Белёсов замигал усиленно, полез за платком в задний карман сюртука, и, не найдя там платка, вытер глаза пальцами.
— Савва! Напой меня, чтобы память отшибло! К чему я жизнь свою несчастную стал рассказывать!.. За кого она, бедная, меня считала, а кто я? И до чего я дошёл!.. Груня! Груня! Если бы ты знала!..
Он опустил голову на руки.
— С горя пьёшь, — сочувственно заметил Савва, — я с самого начала подумал, что не без того… С горя у тебя эта слабость-то, Поля!..
Белёсов поднял голову, тупо посмотрел заплаканными глазами на водку, налил рюмку и выпил, ещё налил и ещё выпил.
— Наследник-то у тебя, Поля, жив? — спросил Савва, глядя на него с участием.
— Володька-то? — переспросил заметно начинавший пьянеть Белёсов. — Жив, должно быть, если под лошадь не попал или из окна не вывалился… Он у меня молодчина, Володька мой!
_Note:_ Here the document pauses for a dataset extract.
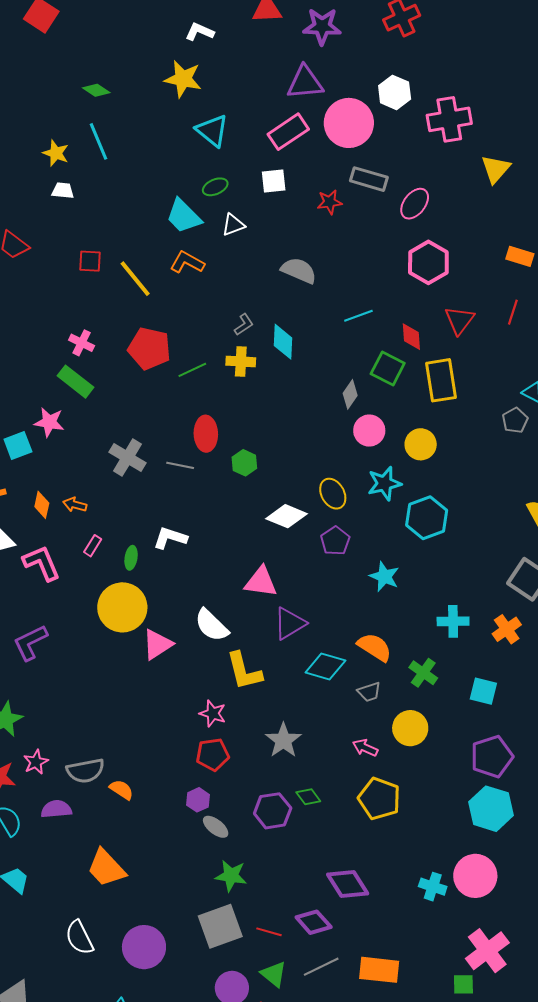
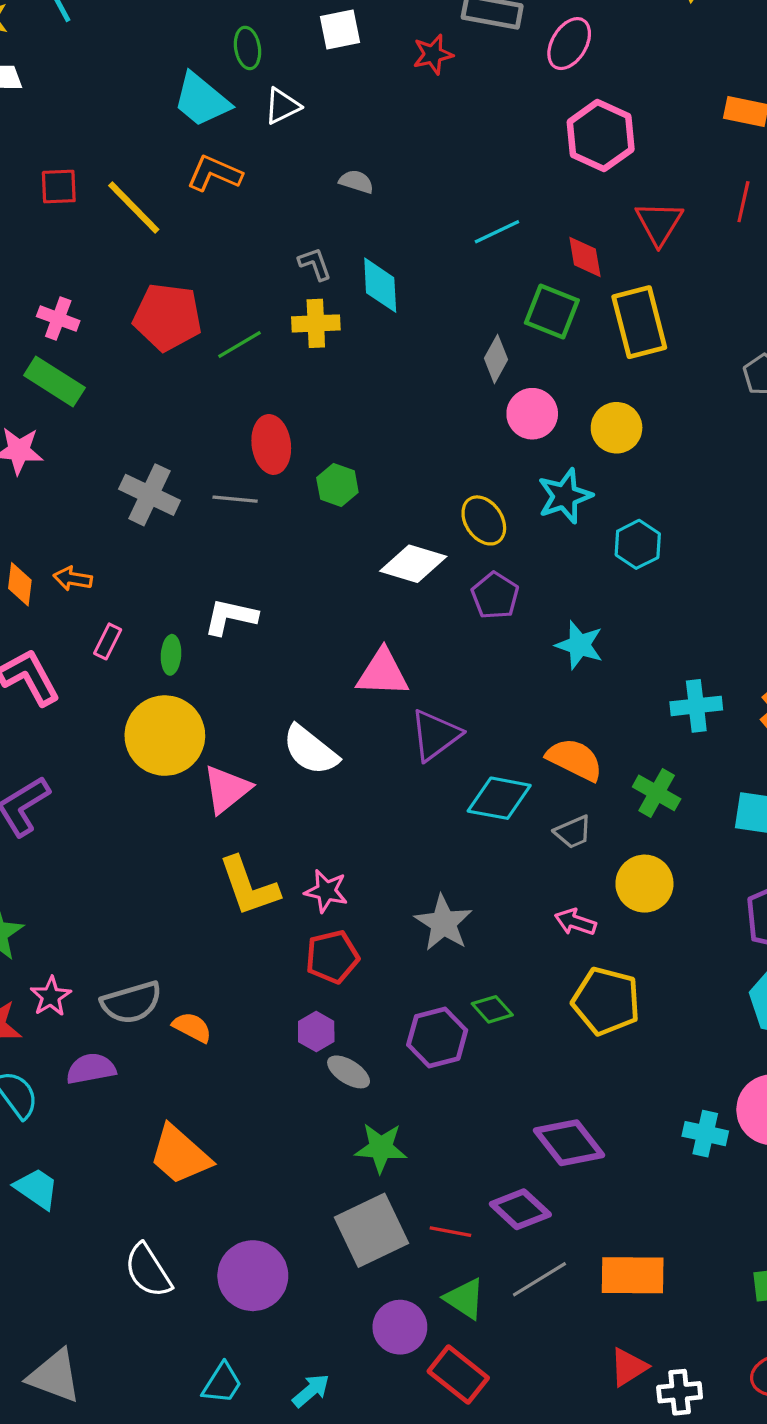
green ellipse: (215, 187) -> (248, 48), turned -70
gray semicircle: (299, 270) -> (356, 182), moved, size x0.6
gray L-shape: (244, 325) -> (315, 264), turned -70
cyan hexagon: (427, 518) -> (638, 544), size x0.7
yellow L-shape: (244, 671) -> (249, 886), moved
Третий год ребёнку, а никогда не плачет. Понимаешь? Никогда!.. Разве уж какой-нибудь особенный случай как вчера… Но зато как заревел вчера мой Володька — у-у-ух!.. Дрожь проняла, брат Савва!.. Нас с ним третьего дня из угла выгнали. Денег на ночлег не было, — вот я и таскал его на себе всю ночь в Екатерингофе. Он спит, положа голову мне на плечо, а я, с ним на руках, то посижу, то погуляю. Утром проснулся он — всё есть просит, потому накануне мы с ним весь день провели на пище св. Антония. «Подожди, — говорю, — прежде квартиру надо найти: где мы за стол сядем?» Он согласился было, подождал, подождал, да вдруг и заревел благим матом… Тут уж я не выдержал! «Ну, — думаю, — конец мой пришёл! Пропаду я совсем, а ребёнка накормлю, коли на то пошло, чёрт их возьми, подлецов!» Думаю это, а сам его уговариваю: «Сейчас, Володька, квартиру найдём». Идём мы с ним по аллее, а в сторонке, на траве, пьяный мастеровой лежит, и часы у него из кармана выглядывают… Знаешь ли, Савва?..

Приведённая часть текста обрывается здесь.